*Task to complete*
Could you filter the records below down to the lines that include the word "felis"?
*** Block opens ***
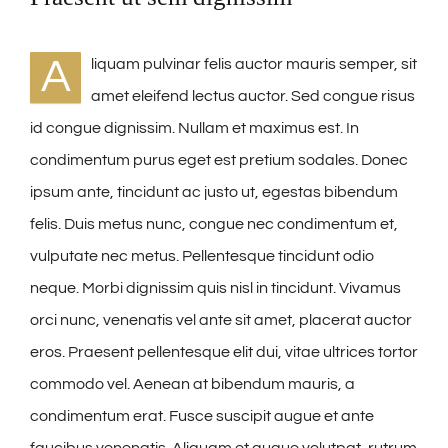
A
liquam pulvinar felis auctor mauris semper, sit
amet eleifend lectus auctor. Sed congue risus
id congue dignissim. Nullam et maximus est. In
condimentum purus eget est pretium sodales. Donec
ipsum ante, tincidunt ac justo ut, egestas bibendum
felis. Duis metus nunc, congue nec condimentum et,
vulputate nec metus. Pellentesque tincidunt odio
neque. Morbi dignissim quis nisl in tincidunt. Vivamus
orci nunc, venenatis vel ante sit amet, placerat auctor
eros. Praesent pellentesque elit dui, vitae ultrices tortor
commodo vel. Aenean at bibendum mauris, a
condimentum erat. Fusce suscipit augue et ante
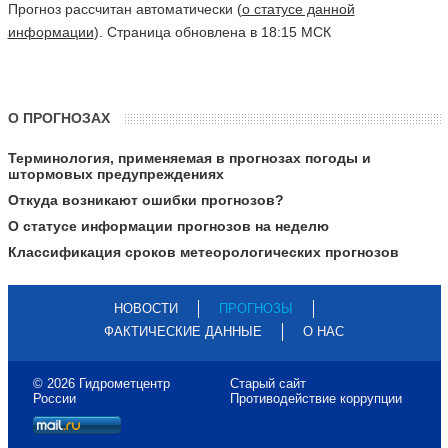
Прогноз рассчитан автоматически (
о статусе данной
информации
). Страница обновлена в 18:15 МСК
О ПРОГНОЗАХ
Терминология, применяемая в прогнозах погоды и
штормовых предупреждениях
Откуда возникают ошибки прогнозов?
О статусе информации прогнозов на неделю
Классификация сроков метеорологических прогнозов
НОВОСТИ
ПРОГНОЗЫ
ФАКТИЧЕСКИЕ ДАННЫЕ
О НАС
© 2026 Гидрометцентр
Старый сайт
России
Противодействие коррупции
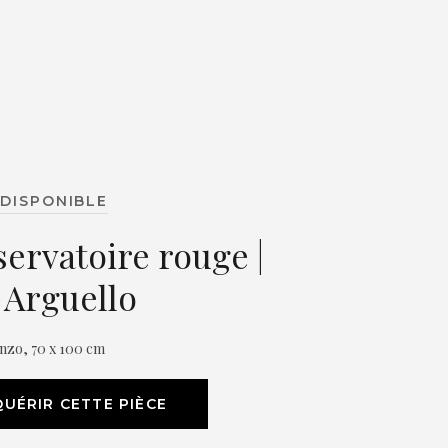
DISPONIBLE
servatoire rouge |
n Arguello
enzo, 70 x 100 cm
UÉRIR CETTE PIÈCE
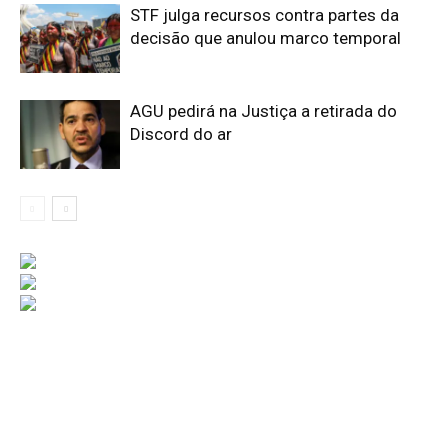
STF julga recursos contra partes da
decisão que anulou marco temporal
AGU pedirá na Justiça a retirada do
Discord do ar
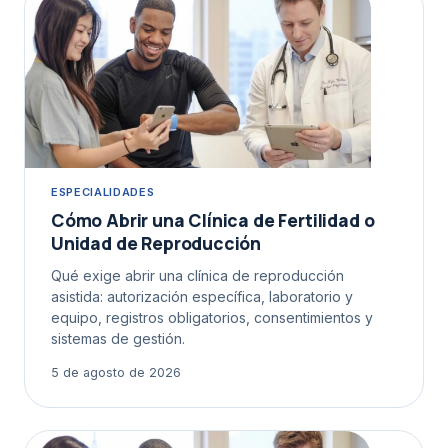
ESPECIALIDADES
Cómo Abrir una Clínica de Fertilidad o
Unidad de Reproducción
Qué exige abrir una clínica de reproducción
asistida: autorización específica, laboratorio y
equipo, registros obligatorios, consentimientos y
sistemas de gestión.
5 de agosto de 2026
*** Block closes ***
*** Block opens ***
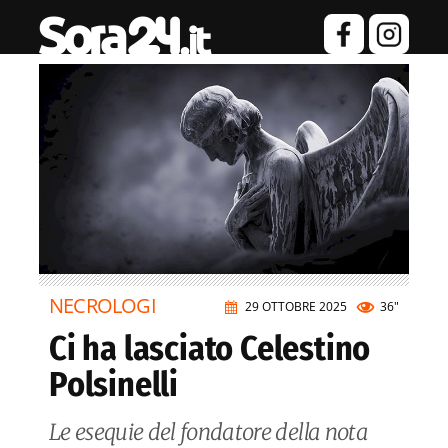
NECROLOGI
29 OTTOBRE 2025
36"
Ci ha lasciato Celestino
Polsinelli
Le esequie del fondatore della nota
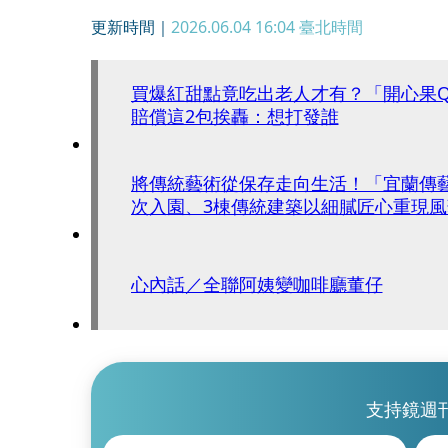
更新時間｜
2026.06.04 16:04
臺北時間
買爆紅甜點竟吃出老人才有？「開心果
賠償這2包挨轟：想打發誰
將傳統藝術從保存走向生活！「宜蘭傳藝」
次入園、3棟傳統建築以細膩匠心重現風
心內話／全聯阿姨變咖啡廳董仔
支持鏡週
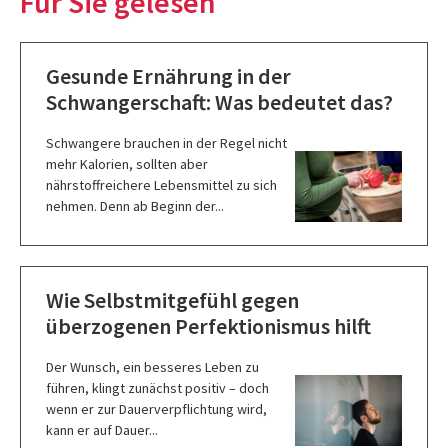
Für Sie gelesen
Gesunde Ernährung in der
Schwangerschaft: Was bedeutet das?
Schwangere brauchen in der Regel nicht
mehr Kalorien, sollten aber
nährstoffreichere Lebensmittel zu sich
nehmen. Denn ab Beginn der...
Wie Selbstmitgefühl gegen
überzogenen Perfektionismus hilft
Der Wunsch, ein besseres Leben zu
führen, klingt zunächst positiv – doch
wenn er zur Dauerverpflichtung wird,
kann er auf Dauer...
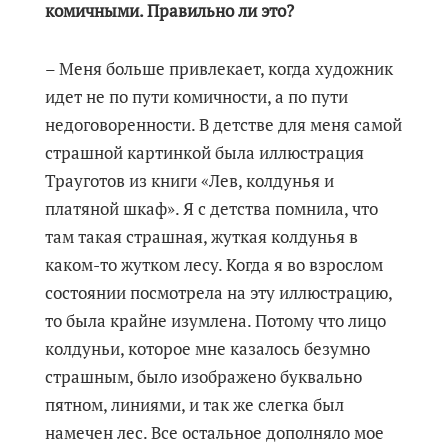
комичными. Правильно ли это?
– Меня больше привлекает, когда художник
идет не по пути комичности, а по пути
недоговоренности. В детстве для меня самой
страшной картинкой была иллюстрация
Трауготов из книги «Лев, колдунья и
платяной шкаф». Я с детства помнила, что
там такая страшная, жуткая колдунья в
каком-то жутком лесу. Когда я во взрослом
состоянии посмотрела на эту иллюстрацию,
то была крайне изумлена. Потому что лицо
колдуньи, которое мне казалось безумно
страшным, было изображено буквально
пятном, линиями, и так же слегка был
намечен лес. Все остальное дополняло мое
*** Block closes ***
*** Block opens ***
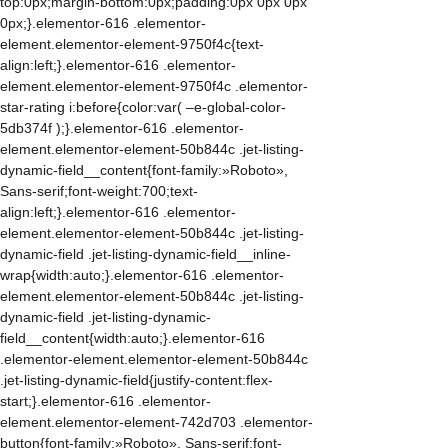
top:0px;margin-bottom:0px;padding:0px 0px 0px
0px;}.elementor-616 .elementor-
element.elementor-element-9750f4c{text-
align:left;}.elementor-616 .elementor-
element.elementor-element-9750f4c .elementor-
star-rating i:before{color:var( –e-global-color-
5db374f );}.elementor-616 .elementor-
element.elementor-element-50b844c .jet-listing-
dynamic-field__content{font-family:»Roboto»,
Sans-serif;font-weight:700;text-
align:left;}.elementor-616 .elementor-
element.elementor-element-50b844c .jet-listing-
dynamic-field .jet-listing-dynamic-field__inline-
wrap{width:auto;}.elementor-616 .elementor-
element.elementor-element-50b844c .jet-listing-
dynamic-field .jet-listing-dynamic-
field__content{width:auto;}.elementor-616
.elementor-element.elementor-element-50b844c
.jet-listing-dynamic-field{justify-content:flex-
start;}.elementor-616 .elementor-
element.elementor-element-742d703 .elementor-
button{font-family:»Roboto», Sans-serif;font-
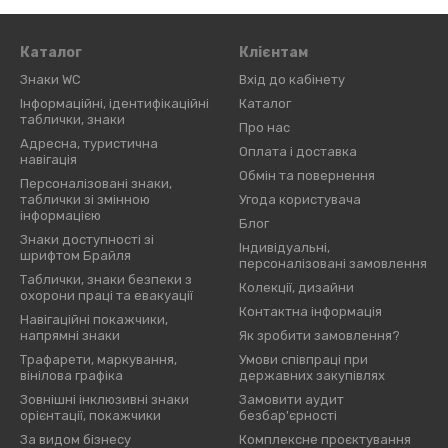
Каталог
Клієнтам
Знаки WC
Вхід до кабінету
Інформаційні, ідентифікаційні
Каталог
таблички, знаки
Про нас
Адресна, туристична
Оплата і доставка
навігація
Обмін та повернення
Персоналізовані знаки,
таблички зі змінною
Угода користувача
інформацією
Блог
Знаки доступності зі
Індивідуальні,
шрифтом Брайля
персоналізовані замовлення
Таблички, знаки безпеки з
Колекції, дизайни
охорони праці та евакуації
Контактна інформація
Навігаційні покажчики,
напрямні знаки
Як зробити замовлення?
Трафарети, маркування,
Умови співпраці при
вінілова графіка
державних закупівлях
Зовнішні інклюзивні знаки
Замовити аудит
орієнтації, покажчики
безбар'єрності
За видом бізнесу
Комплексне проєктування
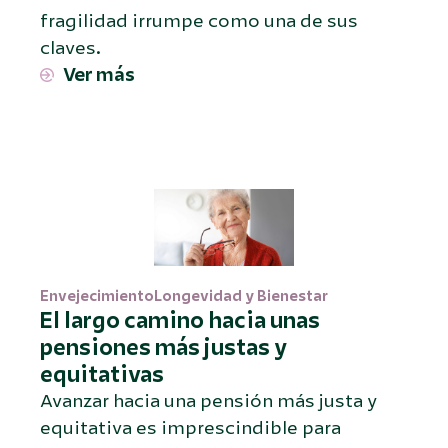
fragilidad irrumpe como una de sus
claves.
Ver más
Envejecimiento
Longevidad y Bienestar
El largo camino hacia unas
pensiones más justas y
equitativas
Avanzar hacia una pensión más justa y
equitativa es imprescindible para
*** Block closes ***
*Exercise solution*
liquam pulvinar felis auctor mauris semper, sit
felis. Duis metus nunc, congue nec condimentum et,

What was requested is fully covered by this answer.